The Conference on Interaction and Confidence-Building Measures in Asia initiated by Kazakhstan has become a tangible factor in global politics. The Shanghai Cooperation Organization plays a positive role in this initiative. The Collective Security Treaty Organization is gaining strength. Active involvement in these organizations aimed at strengthening their potential is in the national interests of our country.

We should be ready to upgrade a number of outdated provisions of the UN Charter while unconditionally maintaining the basic principles of international law. The fear of opening Pandora’s Box must give way to understanding and considering the new realities. Our world is constantly changing, yet the Charter has been frozen for 69 years since its adoption. At the same time we cannot cast doubt on the fact that the United Nations is indispensable as a universal organization.

One of the major concerns is the slowdown in negotiations in main areas of disarmament be it cutting off the production of fissile materials, negative guarantees, preventing arms race in outer space, or general and complete disarmament. New threats and challenges should not overshadow disarmament problems. This is crucial to Kazakhstan which holds the leading position in this area, having closed down the nuclear test site on its territory and renounced its status as the world’s fourth largest nuclear arsenal.

Ninth, the new security paradigm should answer these questions: how to deal with terror­ism and extremism, how to prevent the threat of civilizational faults and how to reduce the conflict potential in global politics.

“Democratization is an evolutionary trend that can neither be artificially stepped up nor imposed.”
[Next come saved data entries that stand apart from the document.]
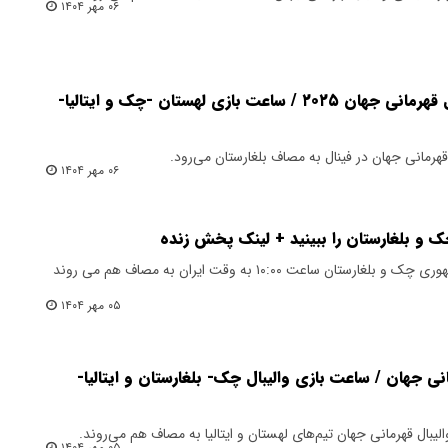
۰۶ مهر ۱۴۰۴
برنامه فینال و رده‌بندی والیبال قهرمانی جهان ۲۰۲۵ / ساعت بازی لهستان -چک و ایتالیا-
ان قهرمانی جهان در فینال به مصاف بلغارستان می‌رود.
۰۶ مهر ۱۴۰۴
 و بلغارستان را ببینید + لینک پخش زنده
امروز در مرحله نیم نهایی دو تیم جمهوری چک و بلغارستان ساعت ۱۰:۰۰ به وقت ایران به مصاف هم می روند
۰۵ مهر ۱۴۰۴
مانی جهان / ساعت بازی والیبال چک- بلغارستان و ایتالیا-
الیبال قهرمانی جهان تیم‌های لهستان و ایتالیا به مصاف هم می‌روند.
۰۵ مهر ۱۴۰۴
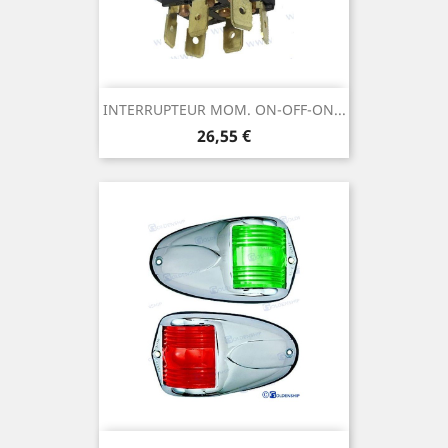
INTERRUPTEUR MOM. ON-OFF-ON...
Prix
26,55 €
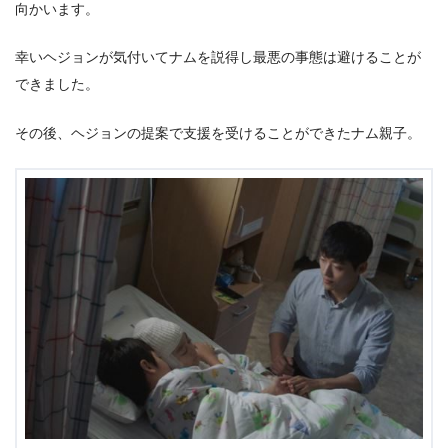
向かいます。
幸いヘジョンが気付いてナムを説得し最悪の事態は避けることが
できました。
その後、ヘジョンの提案で支援を受けることができたナム親子。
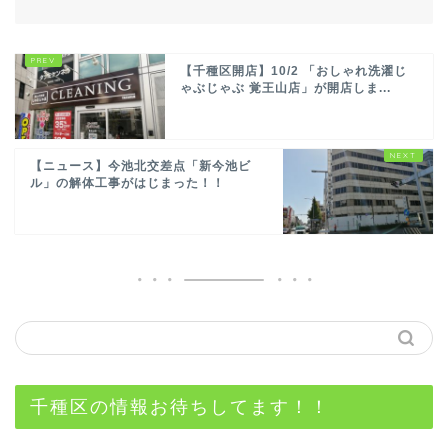
【千種区開店】10/2 「おしゃれ洗濯じ
ゃぶじゃぶ 覚王山店」が開店しま...
【ニュース】今池北交差点「新今池ビ
ル」の解体工事がはじまった！！
千種区の情報お待ちしてます！！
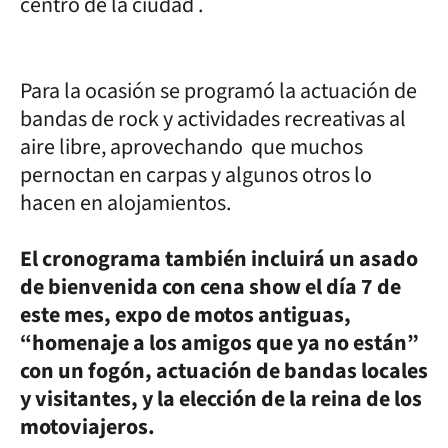
centro de la ciudad .
Para la ocasión se programó la actuación de
bandas de rock y actividades recreativas al
aire libre, aprovechando que muchos
pernoctan en carpas y algunos otros lo
hacen en alojamientos.
El cronograma también incluirá un asado
de bienvenida con cena show el día 7 de
este mes, expo de motos antiguas,
“homenaje a los amigos que ya no están”
con un fogón, actuación de bandas locales
y visitantes, y la elección de la reina de los
motoviajeros.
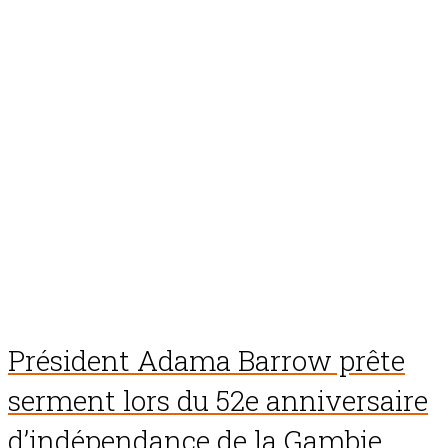
Président Adama Barrow prête
serment lors du 52e anniversaire
d’indépendance de la Gambie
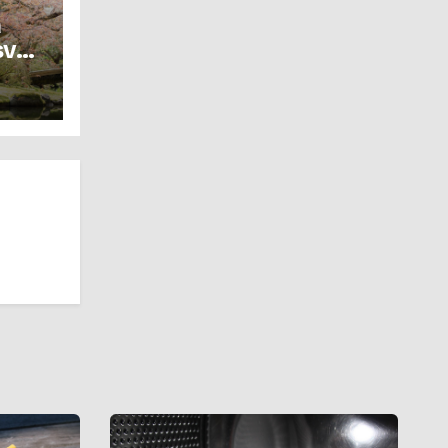
a
 svou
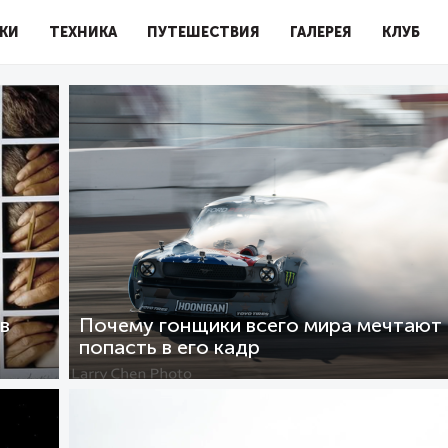
КИ
ТЕХНИКА
ПУТЕШЕСТВИЯ
ГАЛЕРЕЯ
КЛУБ
в
Почему гонщики всего мира мечтают
попасть в его кадр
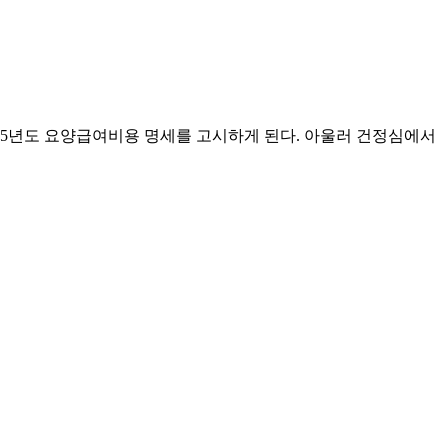
15년도 요양급여비용 명세를 고시하게 된다. 아울러 건정심에서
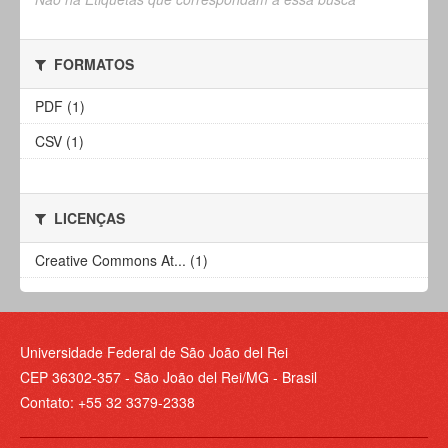
FORMATOS
PDF (1)
CSV (1)
LICENÇAS
Creative Commons At... (1)
Universidade Federal de São João del Rei
CEP 36302-357 - São João del Rei/MG - Brasil
Contato: +55 32 3379-2338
The problem of religious extremism that puts international security in jeopardy is very acute. Jihadists aiming at establishing a global “Caliphate” clearly demonstrate the size of this peril. With available military equipment and funding, jihadists are making attempts to acquire weapons of mass destruction. These facts highlight the need to strengthen the nuclear nonproliferation regime and to eliminate arsenals of chemical and bacteriological weapons as fast as possible.

The fight against extremism and terrorism must imply international military cooperation and preventive social measures. The growing popularity of jihadist ideas to establish a kind of “Islamic state” on the territory of a number of regions makes it evident that the ideology of militant intolerance resonates with young people in many countries. It is necessary to counter this “fire and sword” ideology with education and tangible steps to restore social justice, eradicate poverty and strengthen confidence in a decent future.

It is vital to struggle against separatism which manifests in armed clashes and terrorist attacks. In terms of legal framework we should eliminate fundamental contradictions between the right of nations to self-determination and the principle of territorial integrity enshrined in the UN Charter. The world is mostly self-determined, therefore the priority should be given to the territorial integrity of states.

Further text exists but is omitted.